Interesting. This is the reason that I abandoned my long-running homebrew recently. I had established future events that were very tightly integrated into the structure of the world, and I ended up at the point where I felt like I couldn't give my PCs an adventure that actually made any difference.
 

Frukathka said:
Here's another one for the archives, Continuum. I really tried to understand the system but it was just a littlle out of my grasp. I really like the concept of the game, and I'd fully enjoy it if I could only just understand the ruleset around it.

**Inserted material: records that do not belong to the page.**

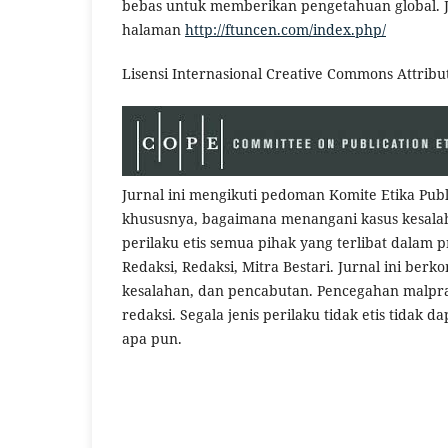
bebas untuk memberikan pengetahuan global. Jur
halaman
http://ftuncen.com/index.php/
Lisensi Internasional Creative Commons Attribut
Jurnal ini mengikuti pedoman Komite Etika Pub
khususnya, bagaimana menangani kasus kesalaha
perilaku etis semua pihak yang terlibat dalam p
Redaksi, Redaksi, Mitra Bestari. Jurnal ini ber
kesalahan, dan pencabutan. Pencegahan malprak
redaksi. Segala jenis perilaku tidak etis tidak 
apa pun.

Can you elaborate on Continuum?
 

DMH said:
You may change that in a supplement, though I have no idea how a mortal kills a god, but I only have 3 books- the core, critters and the player's supplement. I have no desire to spend more on a campaign that I will not run rather than ones I will.

How does one kill a greater god?

From what I read in the main book, there is a way to do it. Not easy by any stretch of the imagination, but it was there.
 

To complete my flurry of posts, I'll mention that the setting I wanted most to like and ended up disliking was Ghostwalk. I really, really, really wanted to like it, but I ended up returning it to the store. It would have required far too much adaptation to fit it any of it into my game.
 

The 3 settings I most want to like but cannot get into are Forgotten Realms, Planescape, and Midnight. I like elements of all 3, and have books for all 3, but playing in them just doesn't work for me.

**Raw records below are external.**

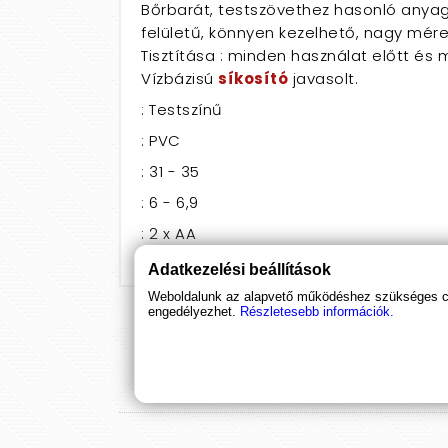
Bőrbarát, testszövethez hasonló anyagbó
felületű, könnyen kezelhető, nagy mér
Tisztítása : minden használat előtt és 
Vízbázisú
síkosító
javasolt.
: Testszínű
: PVC
: 31 - 35
: 6 - 6,9
: 2 x AA
Adatkezelési beállítások
Weboldalunk az alapvető működéshez szükséges coo
engedélyezhet.
Részletesebb információk.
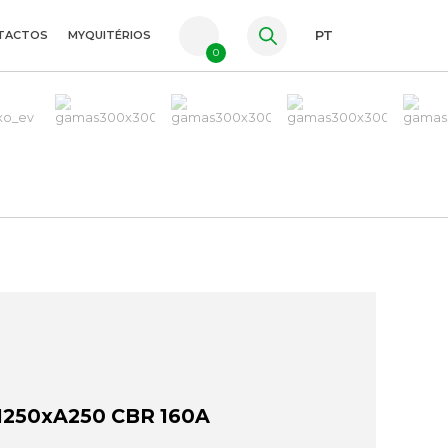
TACTOS
MYQUITÉRIOS
PT
0
FR
ES
EN
250xA250 CBR 160A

FR, on the outside, looks and reads great. But when it comes down to the fine details about the setting, I just don't want to play in it. I don't like a setting where I know that my PCs will, at some point, be sidelined by the big guns of the setting in some way or another.

Planescape is a very interesting setting, has some adventures and ideas that I'd love to explore, but when it comes right down to it just feels "wrong" somehow. I can't be any more specific than that.

Midnight is a great setting. I have several of the books, they are all very well written, I love the premise. But in actual play, it's just too damn depressing. I played in a Midnight campaign for several months, and eventually the game just died out. I got tired of constantly being on the run, always one step ahead of the villains, just waiting for them to finally catch up to us and take us out. It just got old after a while. I wanted something upbeat in the game, and it just wasn't there.
 

Theah. I love 7th Sea, and I don't hate the setting; there's a lot I like about it. But the "metaplot" they dragged into it just makes me shake my head.

Swashbuckling is fun enough on its own. Who needs the rest of that crap?
 

For me its Oathbound

Its just so ...

<waves his hands in the air in frustration>

:heh:

I really wish I could pinpoint it more precisely than that.